Analytic continuation simulations
In the actest/tests directory, there are seven typical test cases. Users can modify them to meet their requirements. This section will use an independent example to demonstrate the basic usage of the ACTest toolkit.
Next, we have to add a [Solver] section in the act.toml file to setup the control parameters for the MaxEnt analytic continuation solver (which implements the maximum entropy method) in the ACFlow toolkit. The spirit of the maximum entropy entropy is to figure out the optimal $A$, that minimizes the following functional:
\[\begin{equation} Q[A] = \frac{1}{2}\chi^2[A] - \alpha S[A]. \end{equation}\]
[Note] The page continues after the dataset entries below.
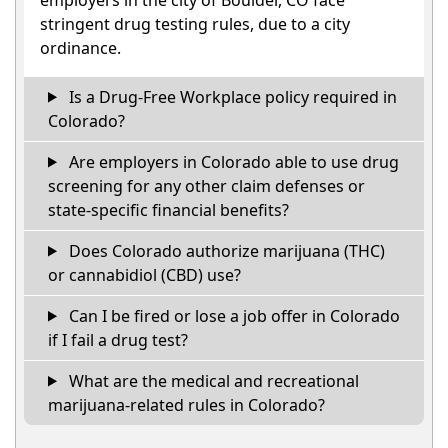
stringent drug testing rules, due to a city
ordinance.
Is a Drug-Free Workplace policy required in
Colorado?
Are employers in Colorado able to use drug
screening for any other claim defenses or
state-specific financial benefits?
Does Colorado authorize marijuana (THC)
or cannabidiol (CBD) use?
Can I be fired or lose a job offer in Colorado
if I fail a drug test?
What are the medical and recreational
marijuana-related rules in Colorado?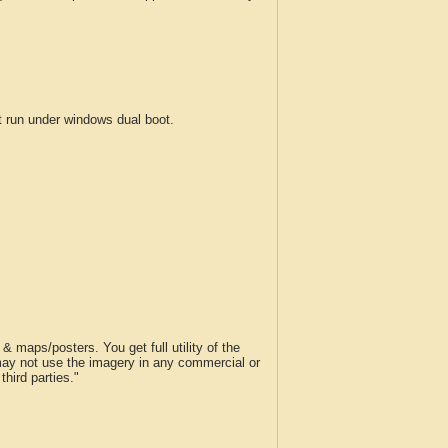
run under windows dual boot.
 maps/posters. You get full utility of the
 may not use the imagery in any commercial or
hird parties."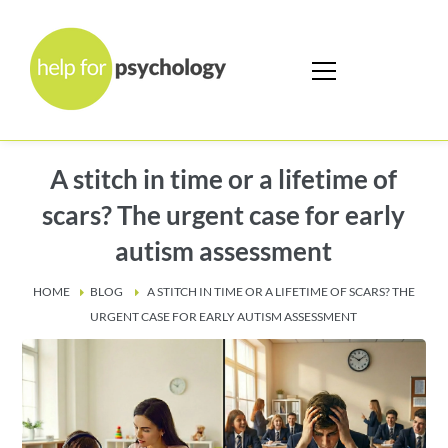
A stitch in time or a lifetime of
scars? The urgent case for early
autism assessment
HOME
BLOG
A STITCH IN TIME OR A LIFETIME OF SCARS? THE
URGENT CASE FOR EARLY AUTISM ASSESSMENT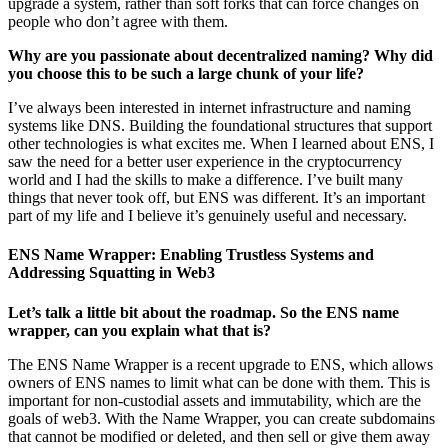
upgrade a system, rather than soft forks that can force changes on
people who don’t agree with them.
Why are you passionate about decentralized naming? Why did
you choose this to be such a large chunk of your life?
I’ve always been interested in internet infrastructure and naming
systems like DNS. Building the foundational structures that support
other technologies is what excites me. When I learned about ENS, I
saw the need for a better user experience in the cryptocurrency
world and I had the skills to make a difference. I’ve built many
things that never took off, but ENS was different. It’s an important
part of my life and I believe it’s genuinely useful and necessary.
ENS Name Wrapper: Enabling Trustless Systems and
Addressing Squatting in Web3
Let’s talk a little bit about the roadmap. So the ENS name
wrapper, can you explain what that is?
The ENS Name Wrapper is a recent upgrade to ENS, which allows
owners of ENS names to limit what can be done with them. This is
important for non-custodial assets and immutability, which are the
goals of web3. With the Name Wrapper, you can create subdomains
that cannot be modified or deleted, and then sell or give them away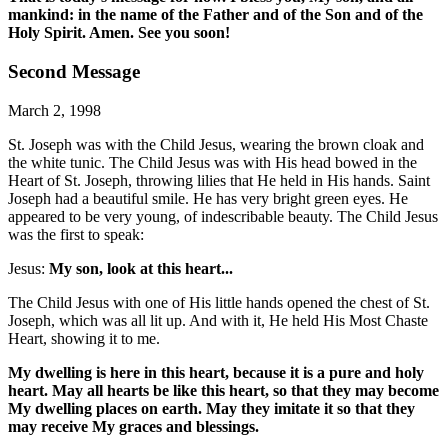
mankind: in the name of the Father and of the Son and of the
Holy Spirit. Amen. See you soon!
Second Message
March 2, 1998
St. Joseph was with the Child Jesus, wearing the brown cloak and
the white tunic. The Child Jesus was with His head bowed in the
Heart of St. Joseph, throwing lilies that He held in His hands. Saint
Joseph had a beautiful smile. He has very bright green eyes. He
appeared to be very young, of indescribable beauty. The Child Jesus
was the first to speak:
Jesus:
My son, look at this heart...
The Child Jesus with one of His little hands opened the chest of St.
Joseph, which was all lit up. And with it, He held His Most Chaste
Heart, showing it to me.
My dwelling is here in this heart, because it is a pure and holy
heart. May all hearts be like this heart, so that they may become
My dwelling places on earth. May they imitate it so that they
may receive My graces and blessings.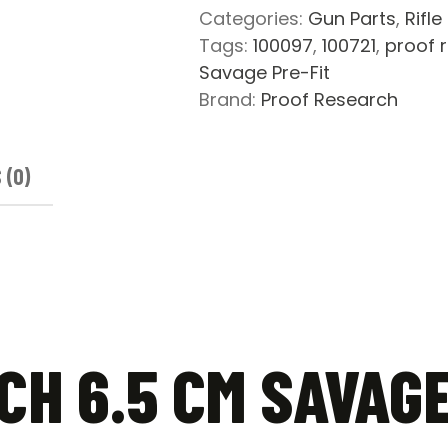
Pre-
Categories:
Gun Parts
,
Rifle
Fit
Tags:
100097
,
100721
,
proof 
Carbon
Savage Pre-Fit
Fiber
Brand:
Proof Research
Barrel
quantity
 (0)
H 6.5 CM SAVAGE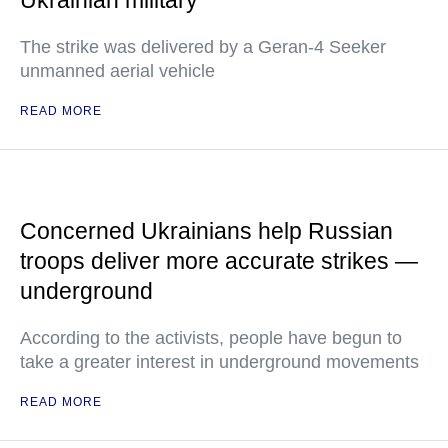
Ukrainian military
The strike was delivered by a Geran-4 Seeker
unmanned aerial vehicle
READ MORE
Concerned Ukrainians help Russian
troops deliver more accurate strikes —
underground
According to the activists, people have begun to
take a greater interest in underground movements
READ MORE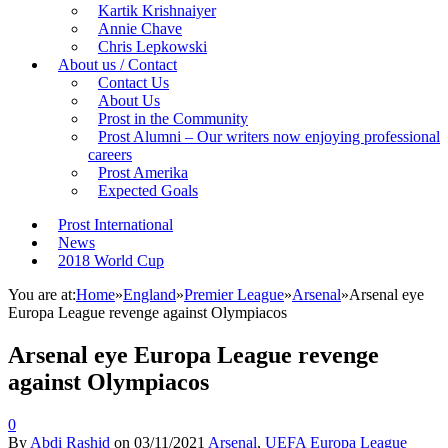
Kartik Krishnaiyer
Annie Chave
Chris Lepkowski
About us / Contact
Contact Us
About Us
Prost in the Community
Prost Alumni – Our writers now enjoying professional
careers
Prost Amerika
Expected Goals
Prost International
News
2018 World Cup
You are at:
Home
»
England
»
Premier League
»
Arsenal
»
Arsenal eye
Europa League revenge against Olympiacos
Arsenal eye Europa League revenge
against Olympiacos
0
By
Abdi Rashid
on
03/11/2021
Arsenal
,
UEFA Europa League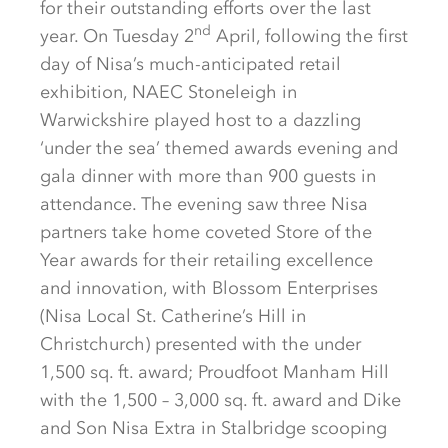
for their outstanding efforts over the last
nd
year. On Tuesday 2
April, following the first
day of Nisa’s much-anticipated retail
exhibition, NAEC Stoneleigh in
Warwickshire played host to a dazzling
‘under the sea’ themed awards evening and
gala dinner with more than 900 guests in
attendance. The evening saw three Nisa
partners take home coveted Store of the
Year awards for their retailing excellence
and innovation, with Blossom Enterprises
(Nisa Local St. Catherine’s Hill in
Christchurch) presented with the under
1,500 sq. ft. award; Proudfoot Manham Hill
with the 1,500 – 3,000 sq. ft. award and Dike
and Son Nisa Extra in Stalbridge scooping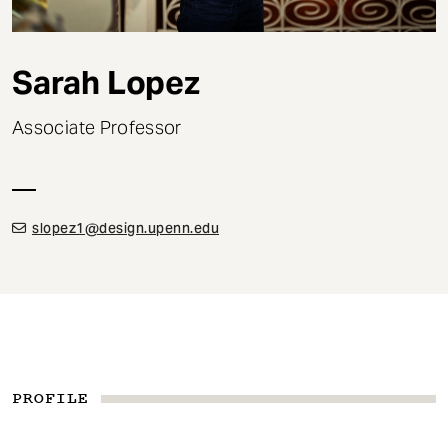
t
Sarah Lopez
Associate Professor
slopez1@design.upenn.edu
PROFILE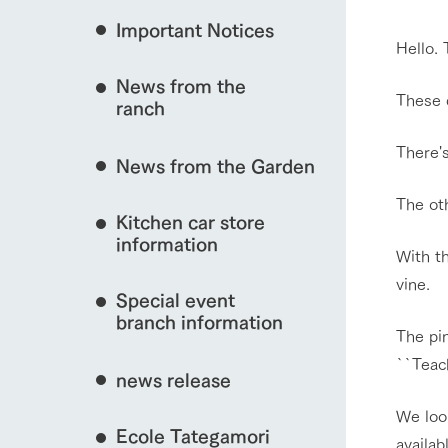
event/fair
Important Notices
Fully enjoy the cha
Hello.
natural environmen
News from the
Business hours/fees
These d
ranch
restaurant
interact with animals
Traffic access
There's
Served buffet styl
News from the Garden
Frequently asked questions
everything about th
The ot
For group customers
50th anniversa
Kitchen car store
Excursion 
video
View farm map
For customers with pets
information
With t
Information on the 
To commemorate
Inquiry/Document request
around the ranch
anniversary of A
vine.
Special event
founding, we hav
video summarizin
branch information
The pi
so far. (Video sit
Business hours/fees
Traffic 
``Teach
news release
We loo
Ecole Tategamori
availab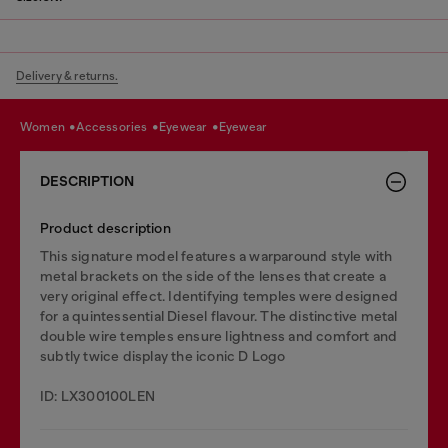
Delivery & returns.
women
accessories
eyewear
eyewear
DESCRIPTION
Product description
This signature model features a warparound style with
metal brackets on the side of the lenses that create a
very original effect. Identifying temples were designed
for a quintessential Diesel flavour. The distinctive metal
double wire temples ensure lightness and comfort and
subtly twice display the iconic D Logo
ID: LX300100LEN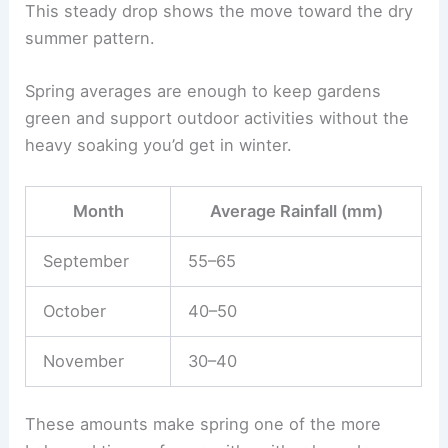
This steady drop shows the move toward the dry
summer pattern.
Spring averages are enough to keep gardens
green and support outdoor activities without the
heavy soaking you’d get in winter.
Month
Average Rainfall (mm)
September
55–65
October
40–50
November
30–40
These amounts make spring one of the more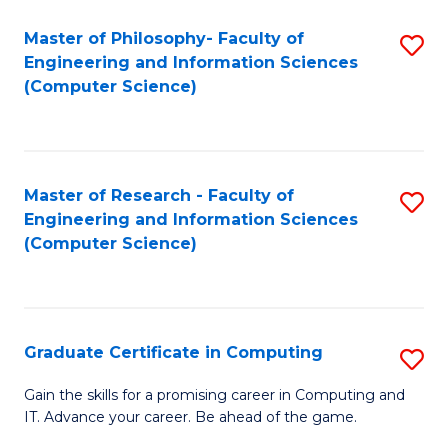
Master of Philosophy- Faculty of
S
Engineering and Information Sciences
to
(Computer Science)
C
Fa
Master of Research - Faculty of
S
Engineering and Information Sciences
to
(Computer Science)
C
Fa
Graduate Certificate in Computing
S
G
Gain the skills for a promising career in Computing and
IT. Advance your career. Be ahead of the game.
Ce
Here, $\chi^{2}$ is the so-called goodness-of-fit functional, which measures the distance between the reconstructed Green's function and the original Green's function. $S$ is the entropic term. Usually the Shannon-Jaynes entropy is used. $\alpha$ is a hyperparameter. In this example, we adopt the chi2kink algorithm to determine the optimized $\alpha$ parameters. The list of the $\alpha$ parameters contains 10 elements. The initial value of $\alpha$ is $\alpha_1 = 10^{12}$, and the ratio between two consecutive $\alpha$ parameters ($\alpha_i / \alpha_{i+1}$) is 10. The complete [Solver] section is shown as follows:
[Solver]
method = "chi2kink" # Method to optimize the \alpha parameter
stype = "sj" # Typer of the entropic term
nalph = 12 # Number of \alpha parameter
alpha = 1e12 # Initial value of \alpha
ratio = 10.0 # Ratio between two successive \alpha parameters
blur = -1.0 # Whether we should broaden the kernel
Please execute the following command in the terminal:
$ actest/util/acflow.jl act.toml
It will launch the ACFlow toolkit to perform analytic continuation calculations and generate a lot of output files. In addition to the Aout.data.i file, perhaps the most important file is summary.data. It records the error, status (pass or fail), and duration time for each test. So, we visualize the summary.data file in Figure 1. It is evident that the errors for the analytic continuations of non-diagonal Green's functions [i.e., scenarios (2) and (4)] are slightly larger than those of diagonal Green's functions [i.e., scenarios (1) and (3)]. Furthermore, scenarios (2) and (4) consume much less time to solve the problems. Surprisingly, we found that the pass rates for scenarios (1) and (3) are approximately 80\%, while those for scenarios (2) and (4) are close to 100\%. If we further change the computational configurations (such as increasing the size of the dataset, altering the noise level or changing the type of peaks), and then repeat the aforementioned tests, the final conclusions could be similar.
Figure 1 | Tests of the maximum entropy method as implemented in the ACFlow package. The tests are classified as four categories (scenarios): (1) F_D, (2) F_OD, (3) B_D, and (4) B_OD. Here, F means fermionic systems and B means bosonic systems. D means diagonal Green's functions [$A(\omega) > 0$] and OD means off-diagonal Green's functions [$A(\omega)$ is non-positive definite]. Each category contains 100 tests. In this figure, the information contained in the summary.data file is visualized. (Left) Box-and-whisker plot for error statistics. The black solid segments denote the median values. (Right) Histogram plot for duration times consumed in the tests.